Many French fishermen have begun a two-day strike to highlight a “plague of crises” hitting their sector, including EU regulation and post-Brexit turmoil.

They are being called to walk out on Thursday (March 30) and Friday (March 31) to call for more government support.

Industry group le Comité national des pêches (CNP) says the journées mortes (dead days) in French ports would mean no fishing boats going out, no fish sales, and no processing of fish food items.

The CNP says each local committee can decide the best day or days to strike.

Some ports have already begun action and the movement is said to be well supported.

Workers at the French port of Boulogne-sur-Mer began action on Sunday evening, and fishing has been stopped since Tuesday, March 28. Demonstrations have also taken place in Rennes and Lorient.

The mayor of Boulogne, Frédéric Cuvillier, has also called for a “united front” at European level.
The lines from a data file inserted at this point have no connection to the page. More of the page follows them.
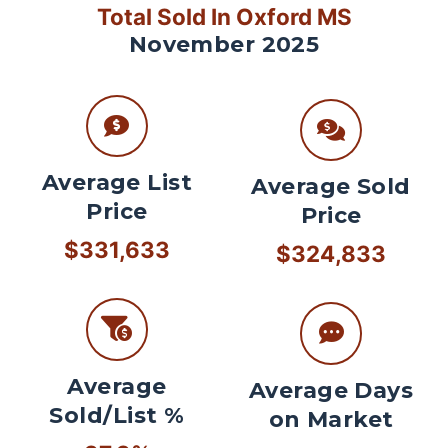
Total Sold In Oxford MS
November 2025
Average List
Average Sold
Price
Price
$331,633
$324,833
Average
Average Days
Sold/List %
on Market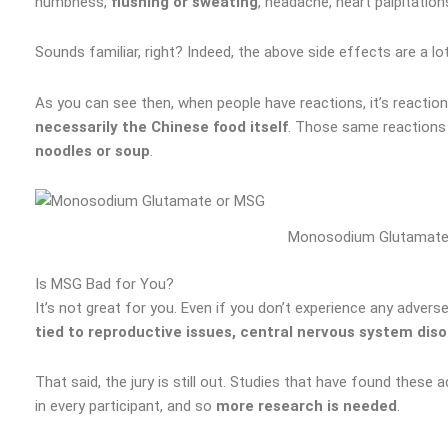
numbness,
flushing or sweating
, headache, heart palpitation
Sounds familiar, right? Indeed, the above side effects are a lot
As you can see then, when people have reactions, it’s reacti
necessarily the Chinese food itself
. Those same reactions
noodles or soup
.
Monosodium Glutamate
Is MSG Bad for You?
It’s not great for you. Even if you don’t experience any advers
tied to reproductive issues, central nervous system diso
That said, the jury is still out. Studies that have found the
in every participant, and so
more research is needed
.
He said that he was against EU regulations that would “put trades, traditions, economies and, ultimately, human heritage on the back burner”.
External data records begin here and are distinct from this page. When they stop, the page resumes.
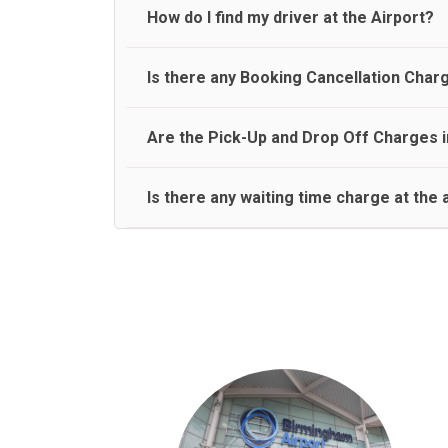
travel on a rear seat:
Meet and Greet Service saves you the time and stres
How do I find my driver at the Airport?
Normally there are pickup and drop off zones at e
Is there any Booking Cancellation Char
and will let you know where to come
No, there is no cancellation charge as long as 3 h
Are the Pick-Up and Drop Off Charges i
amount.
Yes, Pickup and Drop off charges are included in t
Is there any waiting time charge at the 
We provide a free 45 minutes waiting time to our 
basis.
Unpopular EU regulations include the planned ban on seabed trawling in protected marine areas by 2030, and the Conseil d’Etat’s recent decision to ban fishing from some areas in the French Atlantic in a bid to protect dolphins in the Bay of Biscay. Instead, they are calling for the use of sonars and special dolphin-repelling nets to stop dolphins from becoming caught up in fishing.
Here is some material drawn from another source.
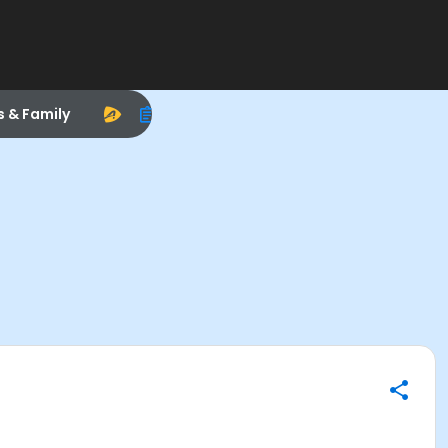
s & Family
The CNP said, in a statement to the AFP: “The floodgates are open. We have to give a future to all the actors of our sector because today the horizon is dark.” The sector condemned the government as being “disengaged” from the sea.

It added: “These ‘dead days’ are the result of ‘unified action’ and coordination between fishing workers, wholesalers, and fishmongers: because in the long term, the disappearance of a part of the fleet will directly threaten the entire employment pipeline, from the ports, right up to the processing plants.”

The movement is also calling for the payment of diesel subsidies, which protesters claim “have not been paid for six months”, and more unified rules on fishery and vessel safety rules in France, which are currently complex.